(Given data)

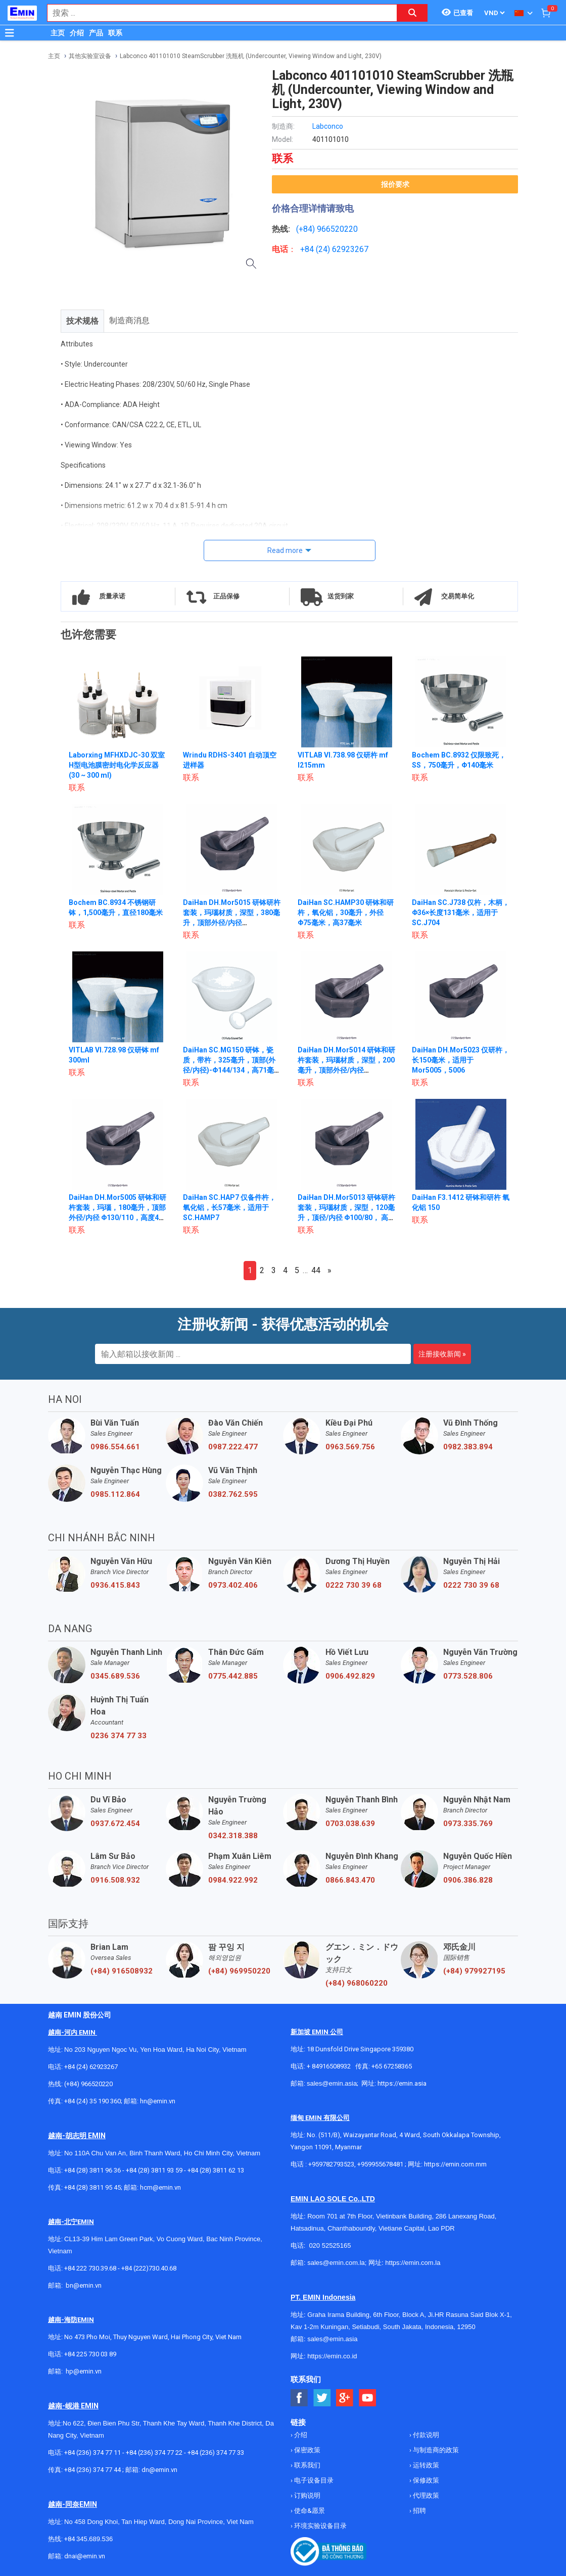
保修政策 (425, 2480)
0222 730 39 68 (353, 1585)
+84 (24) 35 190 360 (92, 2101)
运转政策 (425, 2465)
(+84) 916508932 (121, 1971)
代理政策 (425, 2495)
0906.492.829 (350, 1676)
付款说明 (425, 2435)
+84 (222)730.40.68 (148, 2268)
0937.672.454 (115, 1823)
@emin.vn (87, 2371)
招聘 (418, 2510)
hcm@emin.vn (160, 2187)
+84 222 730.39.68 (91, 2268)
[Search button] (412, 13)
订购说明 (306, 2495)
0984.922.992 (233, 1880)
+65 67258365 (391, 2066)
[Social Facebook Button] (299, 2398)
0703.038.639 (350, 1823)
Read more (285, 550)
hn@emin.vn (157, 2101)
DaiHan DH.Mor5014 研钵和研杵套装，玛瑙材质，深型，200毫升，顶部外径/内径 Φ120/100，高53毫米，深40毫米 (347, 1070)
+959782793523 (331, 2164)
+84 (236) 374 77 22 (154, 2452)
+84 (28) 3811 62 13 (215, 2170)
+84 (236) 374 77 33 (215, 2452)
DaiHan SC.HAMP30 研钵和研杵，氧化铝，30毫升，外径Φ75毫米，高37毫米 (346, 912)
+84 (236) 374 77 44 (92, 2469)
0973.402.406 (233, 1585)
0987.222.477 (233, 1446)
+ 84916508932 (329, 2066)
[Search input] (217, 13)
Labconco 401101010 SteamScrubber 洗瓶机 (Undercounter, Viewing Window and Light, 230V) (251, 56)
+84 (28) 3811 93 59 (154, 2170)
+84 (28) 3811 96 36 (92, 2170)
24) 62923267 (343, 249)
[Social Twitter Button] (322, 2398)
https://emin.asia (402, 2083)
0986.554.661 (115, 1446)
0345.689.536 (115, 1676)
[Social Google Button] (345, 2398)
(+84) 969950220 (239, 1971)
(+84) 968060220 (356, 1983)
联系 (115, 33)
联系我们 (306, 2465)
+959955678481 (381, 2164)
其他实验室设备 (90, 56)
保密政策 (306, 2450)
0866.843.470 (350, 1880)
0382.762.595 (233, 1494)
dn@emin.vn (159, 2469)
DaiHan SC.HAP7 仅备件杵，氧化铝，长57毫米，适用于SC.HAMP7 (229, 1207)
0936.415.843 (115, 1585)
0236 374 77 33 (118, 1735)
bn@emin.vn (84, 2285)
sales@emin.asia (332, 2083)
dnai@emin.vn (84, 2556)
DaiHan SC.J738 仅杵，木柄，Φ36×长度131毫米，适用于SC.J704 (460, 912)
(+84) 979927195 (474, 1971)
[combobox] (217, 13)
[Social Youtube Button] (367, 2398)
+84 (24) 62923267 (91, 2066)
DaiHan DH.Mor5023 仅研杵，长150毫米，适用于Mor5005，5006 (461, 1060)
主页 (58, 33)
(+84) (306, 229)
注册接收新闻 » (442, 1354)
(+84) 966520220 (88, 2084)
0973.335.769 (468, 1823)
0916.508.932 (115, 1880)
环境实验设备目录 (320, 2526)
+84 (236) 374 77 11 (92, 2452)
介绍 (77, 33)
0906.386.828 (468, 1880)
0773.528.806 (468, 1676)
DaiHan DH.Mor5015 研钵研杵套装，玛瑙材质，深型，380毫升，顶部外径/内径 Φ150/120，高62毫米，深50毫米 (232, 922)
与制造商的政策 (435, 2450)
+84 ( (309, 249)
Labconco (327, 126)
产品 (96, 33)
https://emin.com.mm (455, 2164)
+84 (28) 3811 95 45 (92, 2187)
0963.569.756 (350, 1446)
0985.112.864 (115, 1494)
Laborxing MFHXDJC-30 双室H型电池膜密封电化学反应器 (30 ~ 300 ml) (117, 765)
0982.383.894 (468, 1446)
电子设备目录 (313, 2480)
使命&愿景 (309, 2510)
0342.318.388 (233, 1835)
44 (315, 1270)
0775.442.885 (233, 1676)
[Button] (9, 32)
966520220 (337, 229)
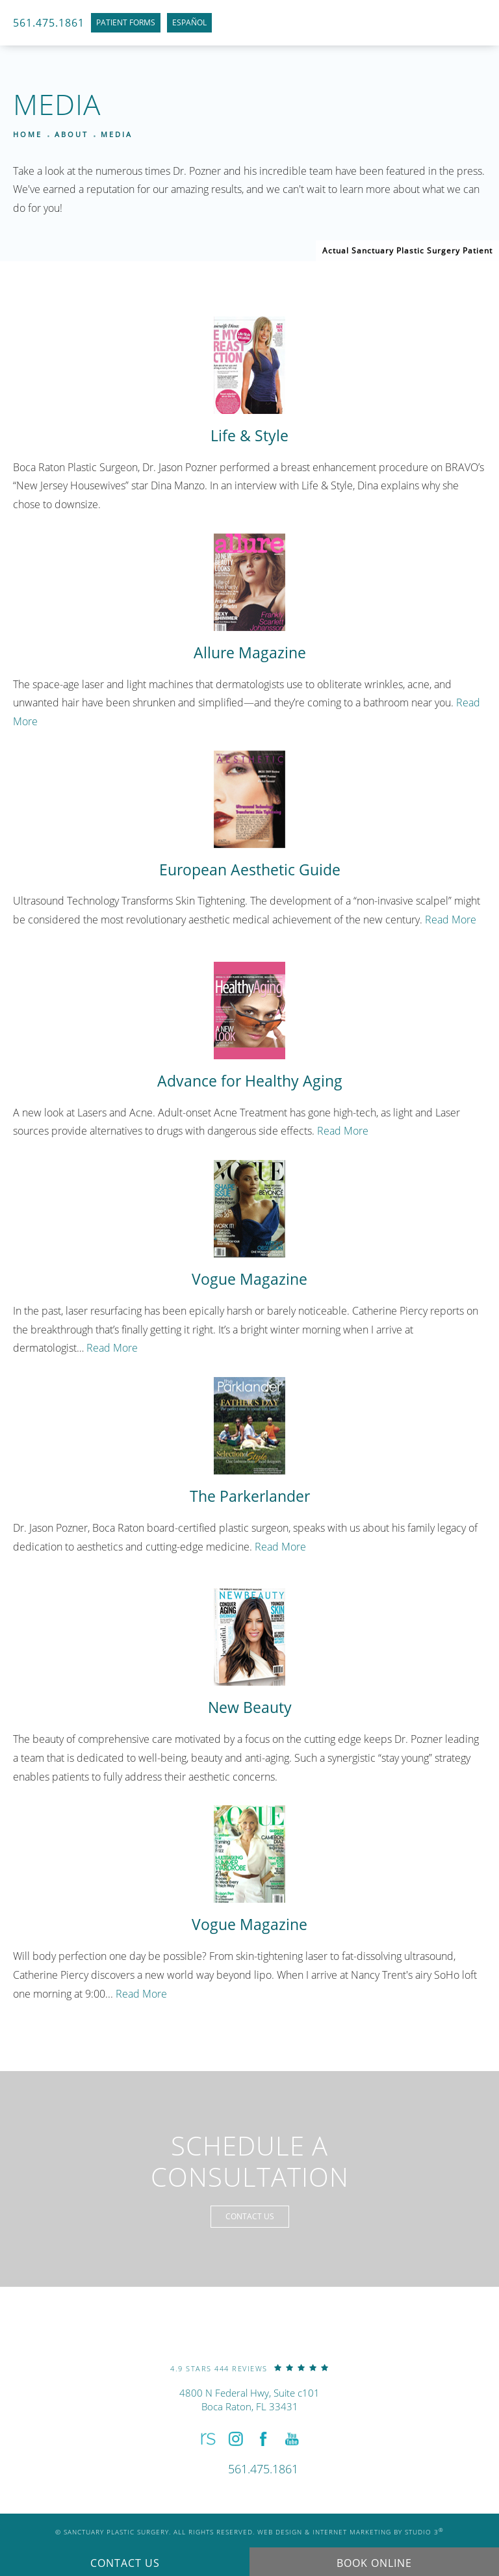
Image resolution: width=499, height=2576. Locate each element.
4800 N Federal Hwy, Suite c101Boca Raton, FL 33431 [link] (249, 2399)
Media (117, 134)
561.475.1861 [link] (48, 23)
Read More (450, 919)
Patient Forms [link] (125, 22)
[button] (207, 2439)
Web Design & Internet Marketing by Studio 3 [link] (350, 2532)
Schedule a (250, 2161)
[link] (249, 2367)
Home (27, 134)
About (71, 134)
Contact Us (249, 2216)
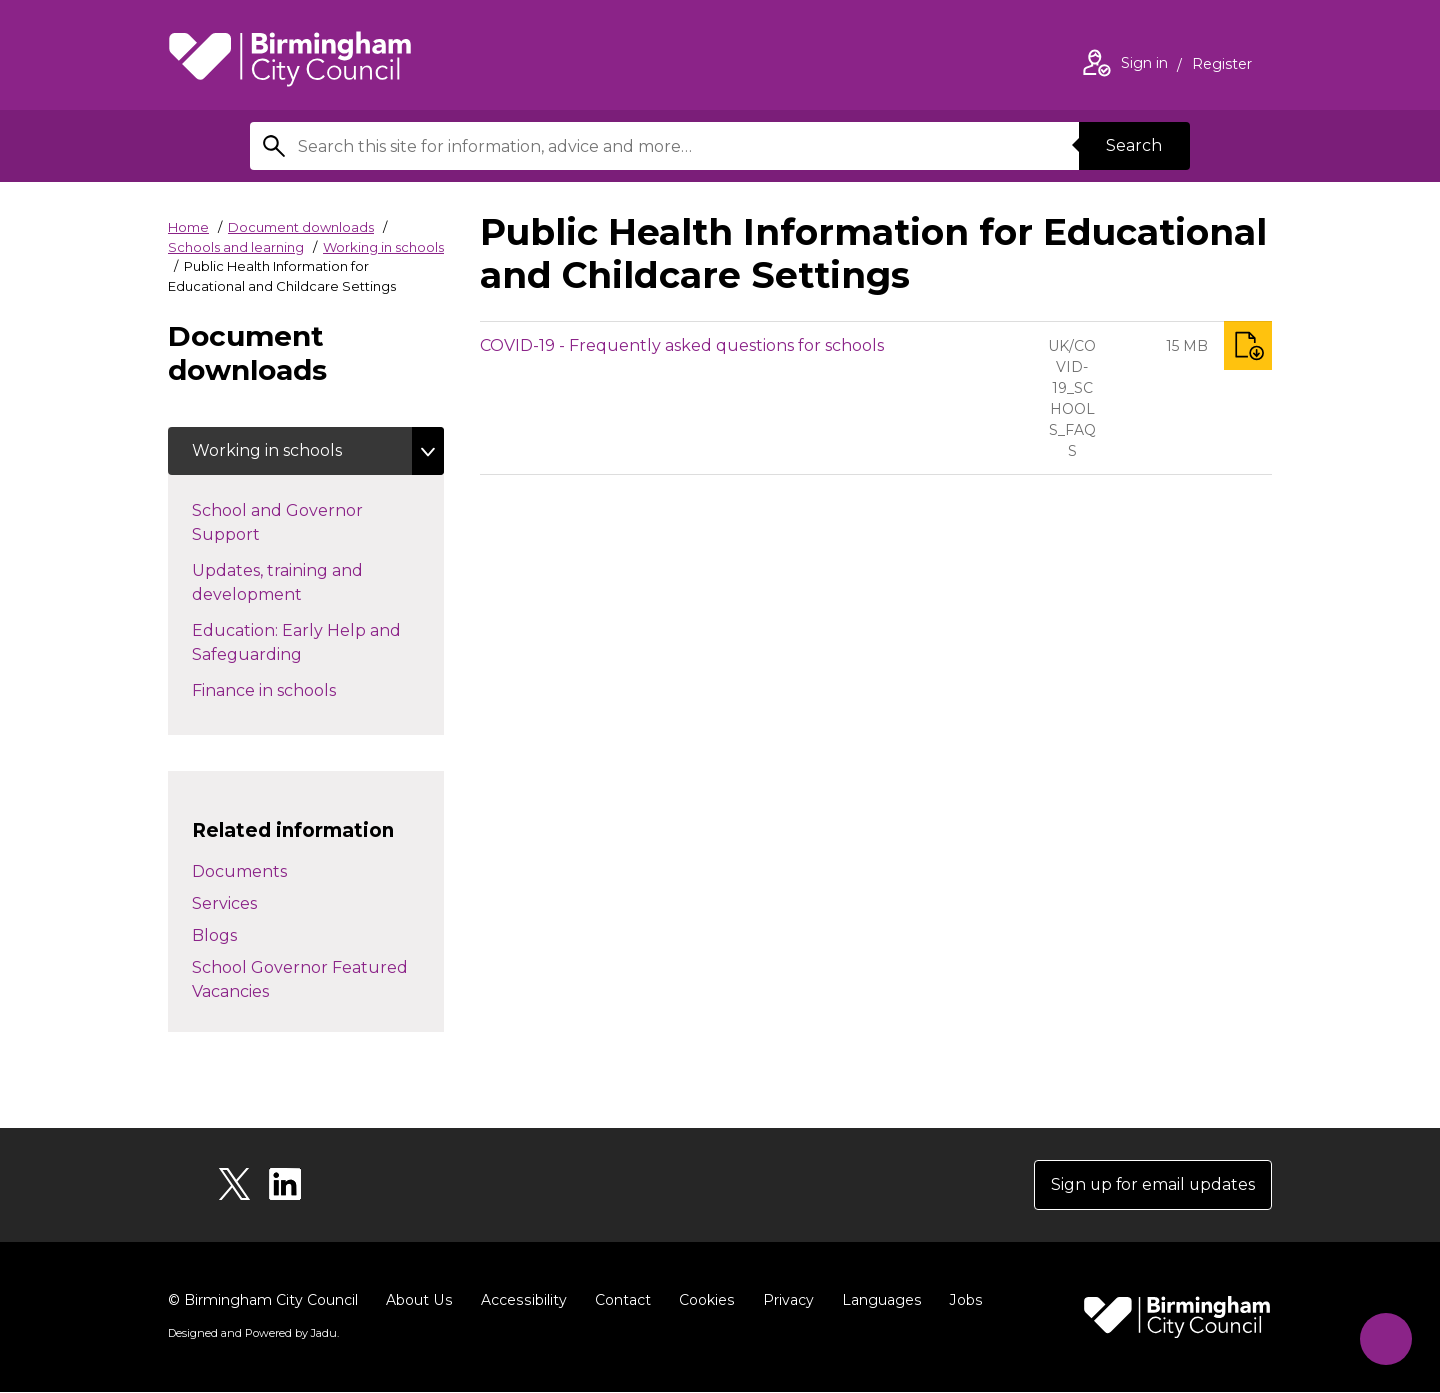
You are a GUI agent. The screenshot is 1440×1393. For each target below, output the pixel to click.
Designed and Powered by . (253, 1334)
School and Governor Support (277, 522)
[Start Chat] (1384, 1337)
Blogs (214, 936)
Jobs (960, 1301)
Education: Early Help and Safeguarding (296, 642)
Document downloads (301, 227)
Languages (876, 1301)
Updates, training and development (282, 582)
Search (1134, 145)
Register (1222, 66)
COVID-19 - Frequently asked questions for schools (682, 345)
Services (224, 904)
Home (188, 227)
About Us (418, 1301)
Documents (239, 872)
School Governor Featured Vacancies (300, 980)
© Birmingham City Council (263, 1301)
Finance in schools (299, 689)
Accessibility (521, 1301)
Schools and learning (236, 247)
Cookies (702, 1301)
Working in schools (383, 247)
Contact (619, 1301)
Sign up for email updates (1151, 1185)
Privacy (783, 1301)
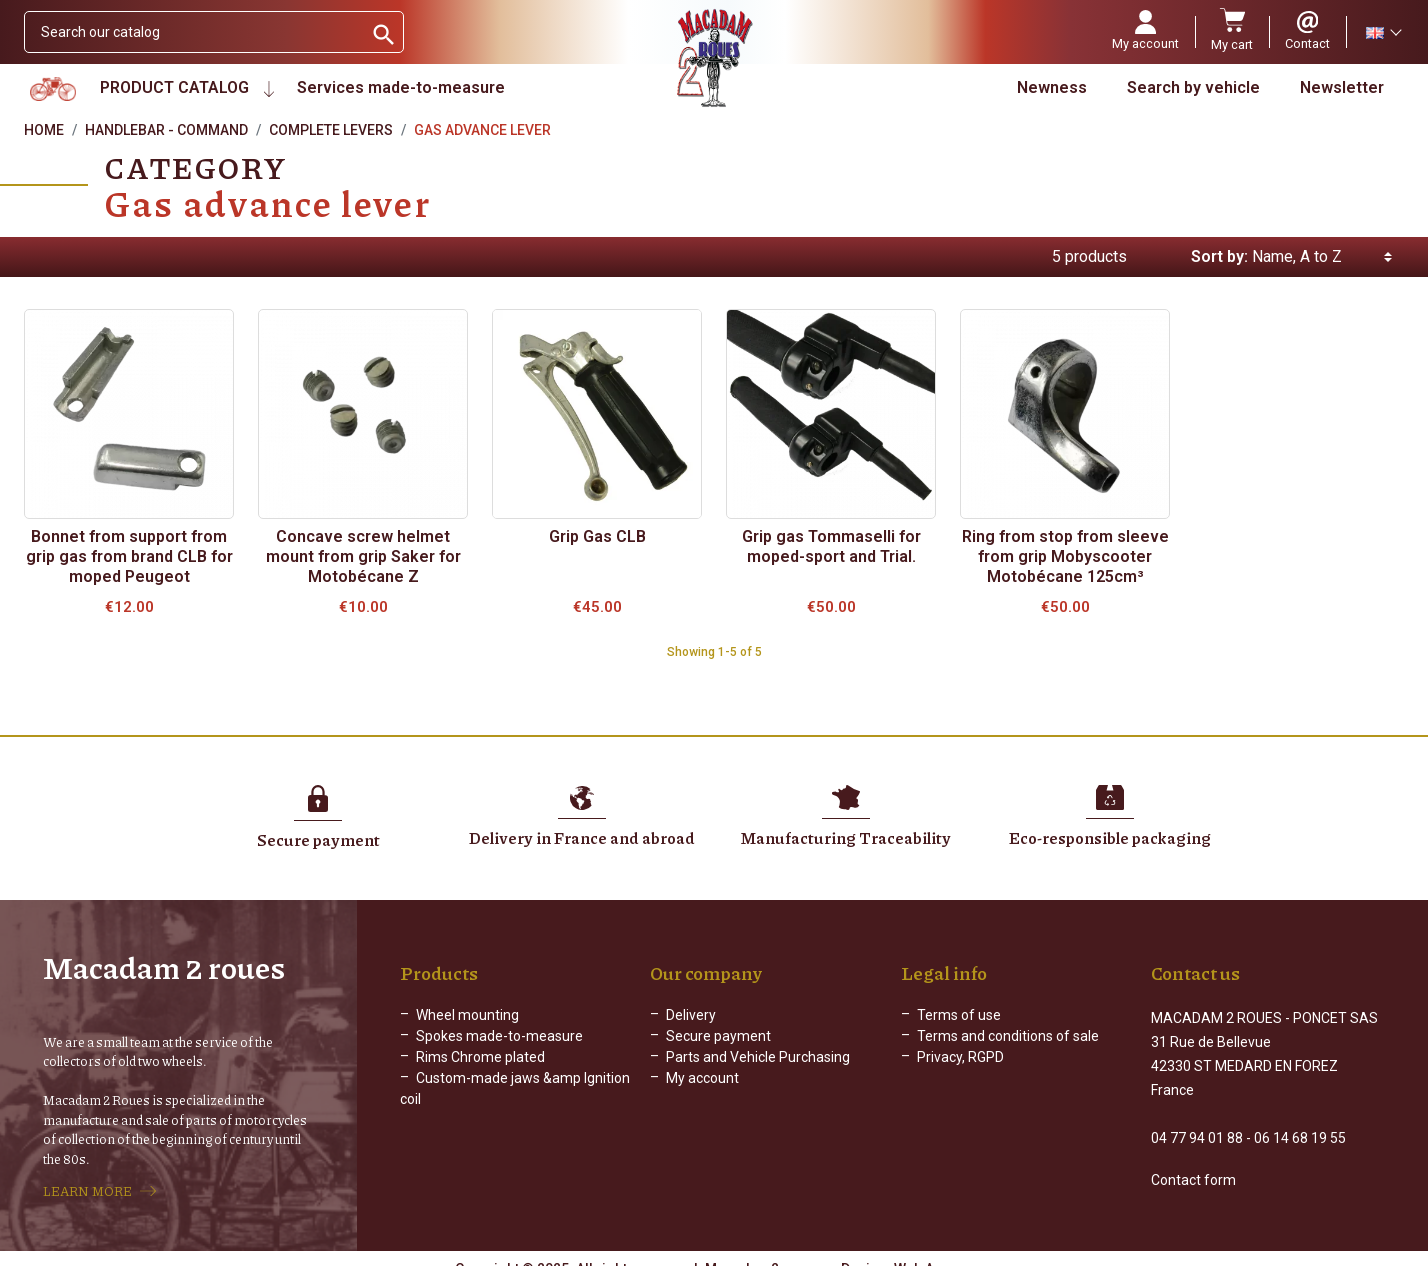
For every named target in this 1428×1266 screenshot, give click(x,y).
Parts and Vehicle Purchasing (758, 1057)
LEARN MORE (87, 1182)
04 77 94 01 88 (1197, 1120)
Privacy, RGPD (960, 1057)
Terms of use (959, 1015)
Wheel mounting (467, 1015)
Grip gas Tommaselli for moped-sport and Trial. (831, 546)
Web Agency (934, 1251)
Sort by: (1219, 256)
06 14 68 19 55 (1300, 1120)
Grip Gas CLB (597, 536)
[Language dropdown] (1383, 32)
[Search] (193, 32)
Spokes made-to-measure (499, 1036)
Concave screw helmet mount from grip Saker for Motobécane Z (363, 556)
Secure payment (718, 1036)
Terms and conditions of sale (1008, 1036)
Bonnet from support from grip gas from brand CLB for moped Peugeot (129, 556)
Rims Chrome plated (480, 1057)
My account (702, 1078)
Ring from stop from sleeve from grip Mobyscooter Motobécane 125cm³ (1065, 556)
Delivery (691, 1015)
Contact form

(End Given data)

> [To do]
Answer only with how many lines in the records include "screenshot".

> [Response]
2